The U.S. dollar firmed against its rivals Tuesday and strengthened to nearly two-month highs against the yen. The buck enjoyed modest gains that lifted it above nearly one-month lows earlier this week against the euro, sterling and Canadian dollar. The dollar is drawing support from renewed risks in Europe and a cautiously positive backdrop for world markets that has allowed U.S. Treasury yields to rise, boosting the buck’s attractiveness. Markets are taking comfort from a lack of negative news on the U.S.-China trade dispute, a key factor pressuring the safer yen. Sterling weakened more than a penny below mid-June highs amid heightened political uncertainty in Britain. The weakest German investor optimism in six years served as a reminder of the still-fragile shape of Europe’s biggest economy which played out in a weaker euro. Oil gained but the loonie moderated as markets discounted an expected Canadian interest rate hike tomorrow.

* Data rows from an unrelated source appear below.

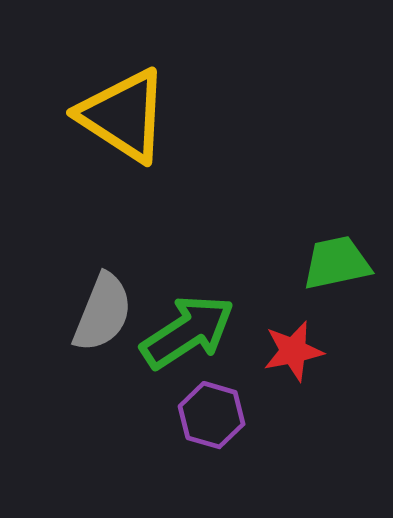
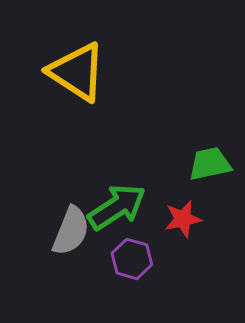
gray semicircle: (103, 313) -> (71, 231), moved

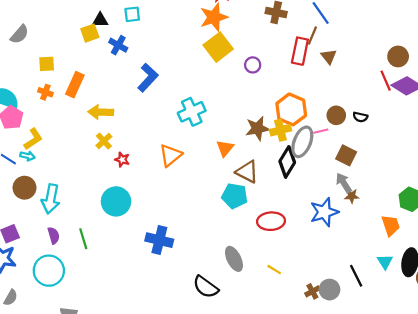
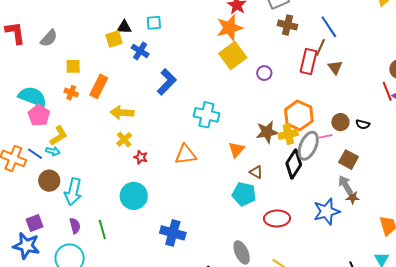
cyan cross: (192, 112) -> (206, 115), turned 35
orange triangle: (171, 155) -> (186, 155), turned 30
brown triangle: (247, 172) -> (256, 172), size x0.6

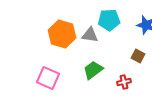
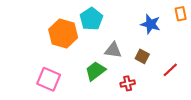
cyan pentagon: (109, 20) -> (91, 19), moved, turned -30
gray triangle: (90, 35) -> (113, 50), moved

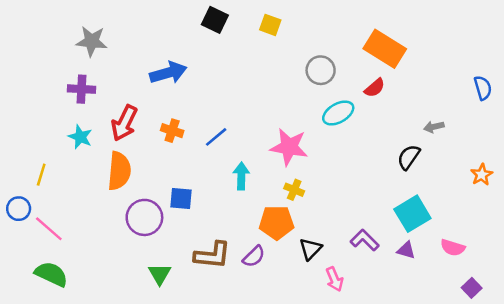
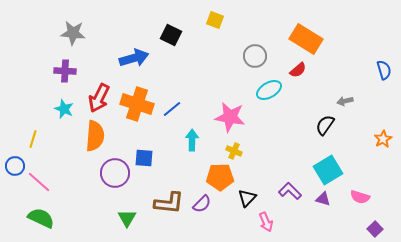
black square: (215, 20) -> (171, 35), moved
orange cross: (172, 131) -> (137, 104), size x1.8

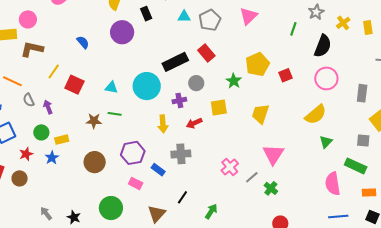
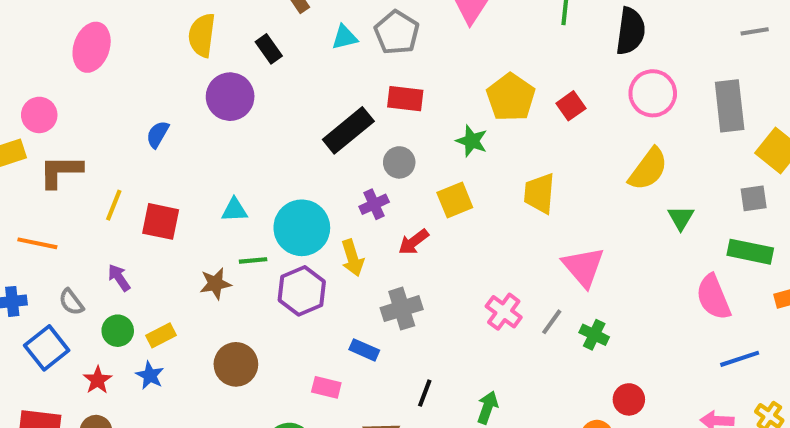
blue semicircle: (83, 42) -> (158, 134), turned -96
red rectangle: (206, 53) -> (405, 99), turned -30
cyan circle: (147, 86) -> (302, 228), moved
gray rectangle: (362, 93) -> (730, 106), size x1.4
gray semicircle: (29, 100) -> (71, 302), moved
purple hexagon: (133, 153) -> (302, 291), moved

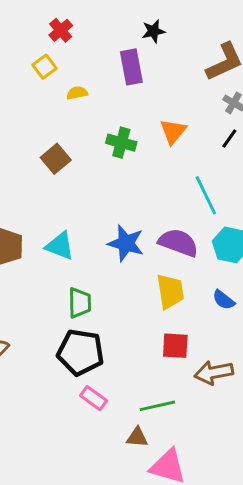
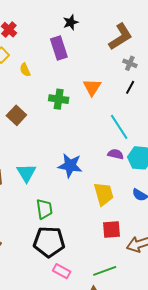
yellow semicircle: (77, 93) -> (25, 70), turned -96
purple semicircle: (178, 243) -> (116, 154), moved, size x0.6
cyan triangle: (60, 246) -> (26, 173), turned 45

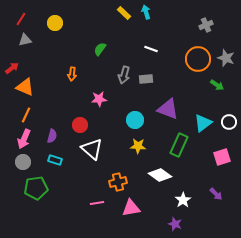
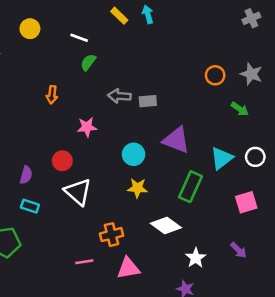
gray cross: (206, 25) -> (251, 18), moved
white line: (151, 49) -> (79, 38), moved
orange circle: (198, 59) -> (215, 75), size x0.6
gray arrow: (124, 75) -> (119, 96), turned 78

Canada’s dollar nursed a decline on the eve of an expected hike in local interest rates. Canada’s economy appears fit enough to endure higher borrowing rates after recent jobs and inflation data. The market appears more than 90% confident in a rate increase tomorrow to 1.50% from 1.25% which would mark the Bank of Canada’s second hike of the year and fourth since mid-2017. Given the perceived low bar for a rate hike, and the still uncertain outlook for U.S.-Canada trade relations, markets suspect a dovish rate hike this week in which policymakers boost rates but play down expectations of further rises in the months ahead.


Recent gains in the euro unraveled after a gauge of German investor confidence fell more than expected and hit the lowest in 6 years. The data took the shine off news last week of an upturn in German factory growth and served as a reminder of the still weak shape of the bloc’s largest economy. German investor morale dimmed thanks to ongoing trade tensions with the U.S. and political risk at home in the wake of Chancellor Merkel’s migrant crisis.

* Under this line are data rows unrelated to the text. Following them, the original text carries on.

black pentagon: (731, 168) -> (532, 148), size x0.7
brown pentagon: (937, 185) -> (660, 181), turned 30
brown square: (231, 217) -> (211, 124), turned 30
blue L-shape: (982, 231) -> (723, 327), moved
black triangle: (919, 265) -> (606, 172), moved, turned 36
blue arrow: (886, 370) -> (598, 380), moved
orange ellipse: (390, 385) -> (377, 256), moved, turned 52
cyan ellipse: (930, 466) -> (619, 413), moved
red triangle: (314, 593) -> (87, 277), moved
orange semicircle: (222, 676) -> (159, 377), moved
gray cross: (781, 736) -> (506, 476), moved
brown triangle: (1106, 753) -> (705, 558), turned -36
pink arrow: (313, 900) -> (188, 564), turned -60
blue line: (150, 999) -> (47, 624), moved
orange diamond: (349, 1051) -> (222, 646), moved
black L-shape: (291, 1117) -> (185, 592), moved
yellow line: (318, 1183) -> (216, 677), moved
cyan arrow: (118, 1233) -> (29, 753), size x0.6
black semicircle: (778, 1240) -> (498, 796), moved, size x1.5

Political instability in the Britain robbed the pound of its strongest level in nearly a month against the greenback. For now, markets appear to be giving British Prime Minister the benefit of the doubt that she while survive turmoil that ensued after her foreign secretary, Boris Johnson, and Brexit chief, David Davis, resigned this week. Mrs. May’s preference for a softer Brexit in which Britain strives for a close trade relationship with the EU after their divorce has helped to limit falls in sterling. The situation remains fluid and any turn for the worse, such as further cabinet resignations or a leadership challenge to the prime minister, could hasten a significant slide in sterling.

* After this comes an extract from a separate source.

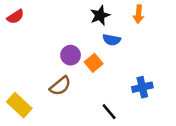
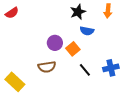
brown semicircle: (60, 86) -> (47, 67), turned 30
black line: (109, 112) -> (85, 70), moved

The dollar firmed above its lowest level in nearly a month, boosted by rising risks in Europe which contrast economic stability in the U.S. Solid job growth last week reinforced expectations for faster second quarter growth of around 4% which would be double the first quarter’s pedestrian pace of 2%. Meanwhile, a cautiously positive market backdrop, with most global stocks gaining ground, put upward pressure on U.S. Treasury yields with the 10-year hitting 2.87% from a dip last week below 2.81%, a move that increased the appeal of dollar-denominated assets. The dollar awaits fundamental cues this week in data Thursday on consumer prices and Friday on consumer sentiment.